The founder of a new Ottawa restaurant that raised eyebrows by proclaiming it wouldn't accept cash says the experiment is going well so far — and will likely catch on.

David Segal says the days of cash-based transactions are numbered

A customer makes a cashless transaction at one of Ottawa's Mad Radish locations. The restaurant chain does not allow people to pay with cash. (Stu Mills/CBC)

When it came to the decision to go cashless, Mad Radish owner David Segal's philosophy was simply to "take a leap of faith and do it."

"It's one of these things that five years from now, won't even be a topic of conversation," said Segal.

The founder of David's Tea has opened two Mad Radish locations — a restaurant that describes itself as focussing on the salad as the main course, and serving it fast — in Ottawa, his hometown.

Neither location takes cash, and signs on both the outside and inside doors give customers advance warning that cash is not king.

Segal says the experiment is going well so far, and expects it to catch on elsewhere.

"I think most of North America is ready for cashless," said Segal, noting that a debit or credit transaction only adds about two per cent to the cost of the sale.

There are other benefits to avoiding cash, he added, like having to get change when a cashier runs out of quarters in the middle of a busy lunch hour.

The security costs and concerns of handling paper money also outweigh its usefulness, said Segal.

Cashless transactions 'more efficient'

"Cash is slow, cash is expensive to handle and cash doesn't drive an efficient frictionless checkout experience," said Jeff Guthrie of Moneris, the largest processor of debit and credit transactions in Canada.

Moneris predicted that by 2030, 90 per cent of Canadians' business transactions will be electronic.

Mad Radish founder David Segal says he can envision a future where all transactions are cashless. (Stu Mills/CBC)

"It's more efficient for the merchant — you can serve more customers in a shorter period of time," said Guthrie, describing Ottawa as in the middle of the pack when it comes to how Canadian cities are shifting away from cash in consumer transactions.

Guthrie said ​"everyday spends," commonplace purchases like a cup of coffee or a sandwich, are the kinds of sales where an electronic payment system makes sense and doesn't jar the consumer.

A boutique shopping experience — like, say, buying a pair of high-end headphones — also makes sense for going cashless, said Guthrie, since the customer appreciates a "cool" transaction to match the caliber of their purchase.

Shift already underway

But the shift away from cash is happening in the hum-drum world of everyday shopping duties, too.

Earlier this year, Loblaws stores in Ottawa banned cash at the self-checkout aisle.

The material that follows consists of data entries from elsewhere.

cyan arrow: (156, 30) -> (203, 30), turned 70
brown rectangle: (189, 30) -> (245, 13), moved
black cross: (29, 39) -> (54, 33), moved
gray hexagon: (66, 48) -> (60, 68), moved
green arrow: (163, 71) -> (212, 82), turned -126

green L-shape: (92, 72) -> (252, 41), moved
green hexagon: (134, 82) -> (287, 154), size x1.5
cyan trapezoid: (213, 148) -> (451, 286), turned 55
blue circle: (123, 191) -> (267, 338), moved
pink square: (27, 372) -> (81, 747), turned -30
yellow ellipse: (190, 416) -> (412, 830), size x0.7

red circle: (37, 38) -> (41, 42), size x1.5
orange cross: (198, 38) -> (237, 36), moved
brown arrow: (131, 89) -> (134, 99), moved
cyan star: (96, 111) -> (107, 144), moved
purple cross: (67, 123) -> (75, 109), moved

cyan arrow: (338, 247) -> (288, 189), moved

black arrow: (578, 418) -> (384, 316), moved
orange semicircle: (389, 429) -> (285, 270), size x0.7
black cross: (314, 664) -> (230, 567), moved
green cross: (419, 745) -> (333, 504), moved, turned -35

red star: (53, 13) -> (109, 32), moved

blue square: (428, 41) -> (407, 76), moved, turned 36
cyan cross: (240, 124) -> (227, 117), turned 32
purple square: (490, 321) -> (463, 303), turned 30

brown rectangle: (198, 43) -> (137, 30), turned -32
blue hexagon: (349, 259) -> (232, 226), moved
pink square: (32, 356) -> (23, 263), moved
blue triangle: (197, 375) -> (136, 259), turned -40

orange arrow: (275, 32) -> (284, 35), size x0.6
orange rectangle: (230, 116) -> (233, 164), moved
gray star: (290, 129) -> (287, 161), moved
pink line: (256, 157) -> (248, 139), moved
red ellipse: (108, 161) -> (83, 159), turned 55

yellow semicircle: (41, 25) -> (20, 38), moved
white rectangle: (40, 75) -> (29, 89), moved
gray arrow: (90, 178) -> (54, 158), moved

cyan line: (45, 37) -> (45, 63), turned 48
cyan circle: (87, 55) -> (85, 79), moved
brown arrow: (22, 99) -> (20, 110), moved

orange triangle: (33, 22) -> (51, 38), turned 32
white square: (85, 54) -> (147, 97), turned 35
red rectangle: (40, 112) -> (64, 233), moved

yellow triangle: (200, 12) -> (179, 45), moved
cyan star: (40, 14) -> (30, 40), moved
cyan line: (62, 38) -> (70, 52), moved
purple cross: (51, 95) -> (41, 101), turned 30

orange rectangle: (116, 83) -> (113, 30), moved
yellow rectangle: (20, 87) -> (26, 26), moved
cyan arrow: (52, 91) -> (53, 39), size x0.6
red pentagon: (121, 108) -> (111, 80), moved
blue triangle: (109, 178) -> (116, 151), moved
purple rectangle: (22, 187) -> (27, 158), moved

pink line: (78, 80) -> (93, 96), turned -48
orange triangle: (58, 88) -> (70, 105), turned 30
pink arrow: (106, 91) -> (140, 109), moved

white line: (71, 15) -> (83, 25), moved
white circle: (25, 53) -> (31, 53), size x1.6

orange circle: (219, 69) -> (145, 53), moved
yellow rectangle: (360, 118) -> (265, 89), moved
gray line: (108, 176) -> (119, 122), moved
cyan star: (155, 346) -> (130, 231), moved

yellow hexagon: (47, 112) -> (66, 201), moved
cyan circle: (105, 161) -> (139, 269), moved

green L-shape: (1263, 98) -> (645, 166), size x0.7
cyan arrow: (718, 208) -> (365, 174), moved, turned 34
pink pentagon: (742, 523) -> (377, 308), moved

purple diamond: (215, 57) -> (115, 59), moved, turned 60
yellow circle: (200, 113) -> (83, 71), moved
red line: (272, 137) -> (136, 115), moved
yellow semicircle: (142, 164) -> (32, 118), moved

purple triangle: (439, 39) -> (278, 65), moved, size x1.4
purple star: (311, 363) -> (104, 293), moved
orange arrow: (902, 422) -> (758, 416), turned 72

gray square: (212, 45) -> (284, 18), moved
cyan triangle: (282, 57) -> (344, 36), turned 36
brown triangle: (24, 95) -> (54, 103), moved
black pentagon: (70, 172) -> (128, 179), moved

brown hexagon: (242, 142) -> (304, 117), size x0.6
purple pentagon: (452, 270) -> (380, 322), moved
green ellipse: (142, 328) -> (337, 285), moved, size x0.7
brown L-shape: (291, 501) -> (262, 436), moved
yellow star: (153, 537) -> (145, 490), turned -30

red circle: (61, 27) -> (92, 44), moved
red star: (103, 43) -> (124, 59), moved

The company said that prior to the change, only 15 per cent of those sales had been cash, anyhow.

"If customers are interested in paying by cash, our cashiers are happy to help," wrote Tammy Smitham, Loblaws Companies' vice-president of external communication, in an email.

At Mad Radish, Segal concedes one market segment overlooked by the cashless model is the 12-to-15-year-old demographic, the age at which many people do not yet have a credit or debit card.

For that group, Segal is working on a reloadable gift card.

But are there some places where there will always be cash transactions?

"I don't think so," said Segal, after some thought.

The widespread adoption of cashless payments will likely lead to the expansion of biometric pay systems and others we can't even imagine yet, he said.

"We just feel, overall, it's a much cleaner way of doing business."